Pour les autres chansons, je n’ai pas changé la formule. Je continue d’explorer le mélange entre ma voix et celle d’Audrey, qui est devenu une partie importante de l’identité de Walking Illusion.

Les morceaux naissent encore presque toujours d’une guitare acoustique, puis des éléments plus atmosphériques et cinématographiques viennent progressivement s’ajouter autour de la chanson. Il faut aussi s’attendre à retrouver des mélodies vocales très accrocheuses, car j’ai toujours aimé les mélodies simples qui restent rapidement en tête.

Walking Illusion, c’est ce mélange entre quelque chose de très acoustique et humain, mais aussi des ambiances plus aériennes et cinématographiques, le tout dans des chansons courtes et directes.

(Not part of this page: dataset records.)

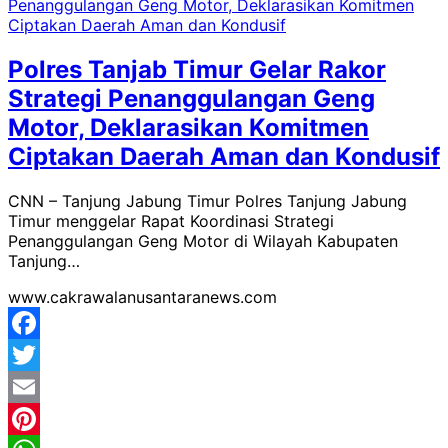
Polres Tanjab Timur Gelar Rakor
Strategi Penanggulangan Geng
Motor, Deklarasikan Komitmen
Ciptakan Daerah Aman dan Kondusif
CNN – Tanjung Jabung Timur Polres Tanjung Jabung
Timur menggelar Rapat Koordinasi Strategi
Penanggulangan Geng Motor di Wilayah Kabupaten
Tanjung…
www.cakrawalanusantaranews.com
Facebook
Twitter
Email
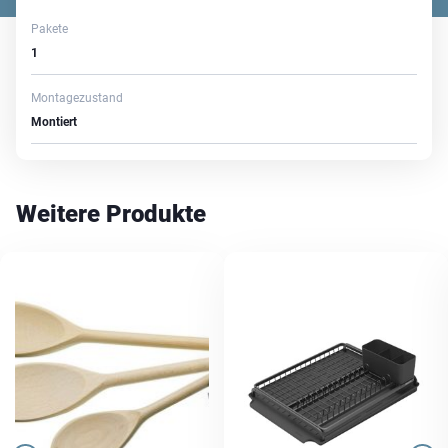
Pakete
1
Montagezustand
Montiert
Weitere Produkte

La beauté de tout cela, c’est qu’il n’y a pas vraiment d’échéancier précis. En ce moment, j’aide aussi des amis à produire leur propre album, j’enregistre des voix et des guitares pour eux, et j’ai également envie de revenir un peu à mes racines en faisant de la musique guitare-voix dans des groupes de reprises avec des amis.

Je suis constamment plongé dans un univers musical, mais sans obsession de produire à tout prix ou de sortir des chansons rapidement. Je préfère laisser les projets arriver naturellement, au bon moment. Cela dit, j’ai tout de même très hâte de faire découvrir la prochaine chanson de Walking Illusion, qui est déjà bien avancée au niveau de la production.

10. Walking Illusion semble placer la sensibilité humaine au centre de sa musique. Quel sentiment souhaitez-vous laisser aux auditeurs après l’écoute de vos chansons ?

En ce moment, ce qui m’inspire énormément, c’est la sensibilité humaine à travers les relations de couple, autant dans les bons moments que dans les plus difficiles. Ce sont des situations très chargées émotionnellement et cela me touche profondément dans ma vie personnelle comme dans mon écriture.

Même si les chansons partent souvent d’expériences très personnelles, ce que je trouve beau, c’est que ces émotions restent universelles. Les gens peuvent se reconnaître dans les textes, les ambiances ou certaines émotions vécues à travers la musique.

Je n’ai pas forcément un objectif précis lorsque je compose, à part créer quelque chose de sincère. Si les gens aiment ma musique, prennent plaisir à l’écouter et ressentent une émotion, quelle qu’elle soit, alors j’ai déjà accompli quelque chose d’important.